A vagrant of sorts, Beauregard learnt a lot while he was street-ridden. It was something he wished Eli would learn from and not have to go through himself.
“We would come to Kelowna every now and then and I would tell him that we were just sight-seeing and as we were going, I’d see things that I hoped he would never be involved with,” he said. “And I made sure he knew.”
But his father’s subtle lessons and stories wasn’t enough for Eli. After all, he was Beauregard’s “mini-me”.
Eli moved into his mother’s house in Kelowna just before Christmas 2018 after an extended trip east-bound from Calgary with his father. However, it was transient and served more as reverse transitional housing, landing Eli on the street through self-autonomy rather than latent parenting.
“He started disappearing a little bit more every day, then he started not coming home at night,” Beauregard called.
Both mother and father both reached out to Eli and spoke quite often. As Beauregard explained, Eli was free to roam where he pleased. If he wanted to stay with his mother, he could. If he wanted to stay with his father, great. If he wanted to wander, so be it. But he found a sense of home on the street.
“There’s a reason why somebody would choose the street over a perfectly good home,” said Beauregard. “For my son it was following rules at home, going to school, having to get up every day at a certain time … that just wasn’t my kid. He was never, ever cool with that.”
From the time when Eli first went to school, he was different. Beauregard said that he couldn’t make friends or didn’t want to make friends. And when he lived on the street for the three-odd months preceded his death, he made more friends than he might’ve had throughout his whole childhood.
“That might’ve been the original draw to downtown, was that, ‘I get to go and hang out with my friends that I actually want to hang out with,’” said Beauregard.

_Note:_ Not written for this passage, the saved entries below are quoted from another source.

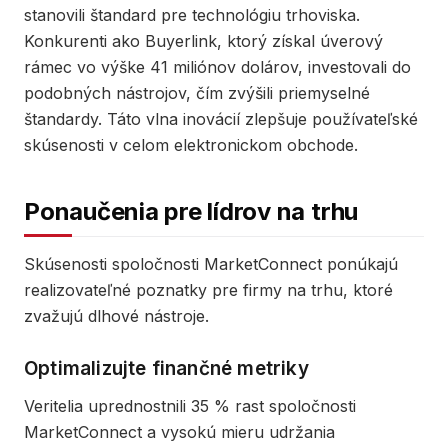
stanovili štandard pre technológiu trhoviska.
Konkurenti ako Buyerlink, ktorý získal úverový
rámec vo výške 41 miliónov dolárov, investovali do
podobných nástrojov, čím zvýšili priemyselné
štandardy. Táto vlna inovácií zlepšuje používateľské
skúsenosti v celom elektronickom obchode.
Ponaučenia pre lídrov na trhu
Skúsenosti spoločnosti MarketConnect ponúkajú
realizovateľné poznatky pre firmy na trhu, ktoré
zvažujú dlhové nástroje.
Optimalizujte finančné metriky
Veritelia uprednostnili 35 % rast spoločnosti
MarketConnect a vysokú mieru udržania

The group of strangers that Eli morphed into his circle reminded Beauregard of the people that helped him through his days on the street as a youth as well. From friends to shelters and food banks, Eli was known and cared for.
“When I was in that lifestyle I had a lot of people that helped me,” he said.”I learnt that there was a lot of people doing that for Eli.”
A child who subconsciously had a knack for rebellion, an anomaly separated from the bulk; for Eli, it was less about being retrogressive but rather of fulfilling a part of his life in which he felt must be, according to his father. He was depicted as a stand-alone figure with blonde hair and a smile that seers.
“He was a handful right from the get-go and that’s just who he was.”